Can't convert from CUDA 1-Channel texture to DPCT 4-Channel image_wrapper

mcostanzo · 1 October 2021 03:15

Hi everyone !!

I want to migrate this CUDA code to oneAPI. The problem is that when using DPCT, I have an incompatibility with CUDA 1-Channel, because SYCL supports only 4-Channels, but I don’t know how to modify the reading part to obtain the same result.

This is my CUDA example code:

#include "cuda_runtime.h"

#include "device_launch_parameters.h"

#include "cuda_texture_types.h"

#include "texture_fetch_functions.h"

#include "texture_types.h"

#include <stdio.h>

texture < int, 2 > textureD;

__global__ void kernel(int * dOutput, int width, int height)

{

  int row =

    blockIdx.y * blockDim.y + threadIdx.y;

  int col =

    blockIdx.x * blockDim.x + threadIdx.x;

  dOutput[row * width + col] =

    tex2D(textureD, col, row);

}

int main()

{

  int * h;

  int width =

    10;

  int height =

    10;

  int size =

    width * height;

  cudaHostAlloc < int > ( & h, size * sizeof(int), cudaHostAllocDefault);

  int i =

    0;

  for (int row = 0; row < height; row++)

  {

    for (int col = 0; col < width; col++)

    {

      h[row * width + col] =

        i;

      i++;

    }

  }

  int * d;

  size_t pitch;

  cudaMallocPitch < int > ( & d, & pitch, width * sizeof(int), height);

  cudaMemcpy2D(d, pitch, h, width * sizeof(int), width * sizeof(int), height, cudaMemcpyHostToDevice);

  cudaChannelFormatDesc channel =

    cudaCreateChannelDesc < int > ();

  cudaBindTexture2D(NULL, & textureD, d, & channel, width, height, pitch);

  int * hOutput;

  cudaHostAlloc < int > ( & hOutput, size * sizeof(int), cudaHostAllocDefault);

  int * dOutput;

  cudaMalloc < int > ( & dOutput, size * sizeof(int));

  kernel << < 1, width * height >>> (dOutput, width, height);

  cudaMemcpy(hOutput, dOutput, size * sizeof(int), cudaMemcpyDeviceToHost);

  for (int row = 0; row < height; row++)

  {

    for (int col = 0; col < width; col++)

    {

      printf("%d ", h[row * width + col]);

    }

    printf("\n");

  }

  printf("\n");

  for (int row = 0; row < height; row++)

  {

    for (int col = 0; col < width; col++)

    {

      printf("%d ", hOutput[row * width + col]);

    }

    printf("\n");

  }

  getchar();

  cudaFreeHost(h);

  cudaFree(d);

  cudaFree(dOutput);

  cudaFreeHost(hOutput);

  return 0;

}

Anyone can migrate this code to oneAPI ? I’ve been with this for 2 weeks. Thank you so much !

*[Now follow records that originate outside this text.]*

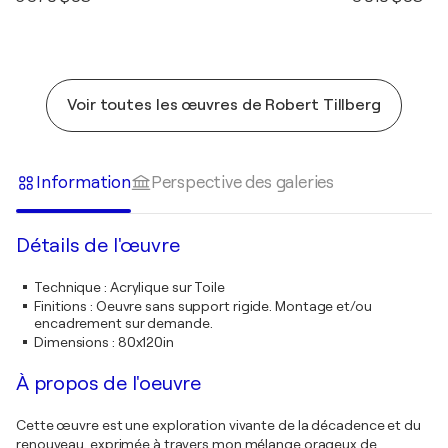
Voir toutes les œuvres de Robert Tillberg
Information
Perspective des galeries
Détails de l'œuvre
Technique
:
Acrylique sur Toile
Finitions
:
Oeuvre sans support rigide. Montage et/ou
encadrement sur demande.
Dimensions
:
80x120in
À propos de l'oeuvre
Cette œuvre est une exploration vivante de la décadence et du
renouveau, exprimée à travers mon mélange orageux de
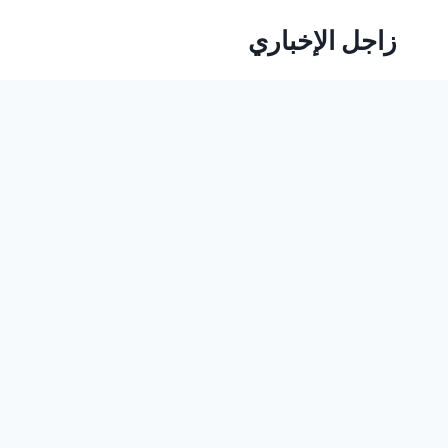
لتجاوز
زاجل الإخباري
لى
لمحتوى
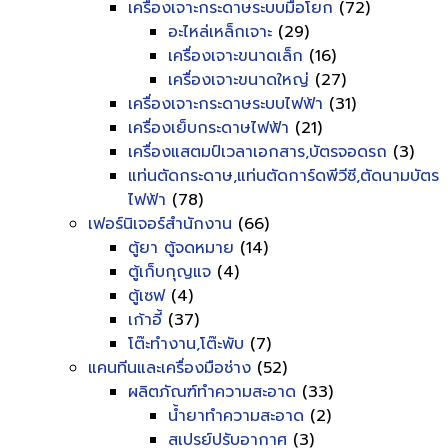
เครื่องเจาะกระดาษระบบมือโยก
(72)
อะไหล่เหล็กเจาะ
(29)
เครื่องเจาะขนาดเล็ก
(16)
เครื่องเจาะขนาดใหญ่
(27)
เครื่องเจาะกระดาษระบบไฟฟ้า
(31)
เครื่องเย็บกระดาษไฟฟ้า
(21)
เครื่องแสตมป์เวลาเอกสาร,บัตรจอดรถ
(3)
แท่นตัดกระดาษ,แท่นตัดการ์ดพีวีซี,ตัดนามบัตร
ไฟฟ้า
(78)
เฟอร์นิเจอร์สำนักงาน
(66)
ตู้ยา ตู้จดหมาย
(14)
ตู้เก็บกุญแจ
(4)
ตู้เซฟ
(4)
เก้าอี้
(37)
โต๊ะทำงาน,โต๊ะพับ
(7)
แคนทีนและเครื่องมือช่าง
(52)
ผลิตภัณฑ์ทำความสะอาด
(33)
น้ำยาทำความสะอาด
(2)
สเปรย์ปรับอากาศ
(3)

rod · 1 October 2021 09:16

Hello there, welcome. Can you post the SYCL output from DPCT along with the origina CUDA version you have already posted please? We can take a look and figure out what it should look like.

I think that slide 21 in this deck might help you ro understand the migration as it mentions a kernel dimension in a sycl::range cannot be equal to 0. The full talk is also available here.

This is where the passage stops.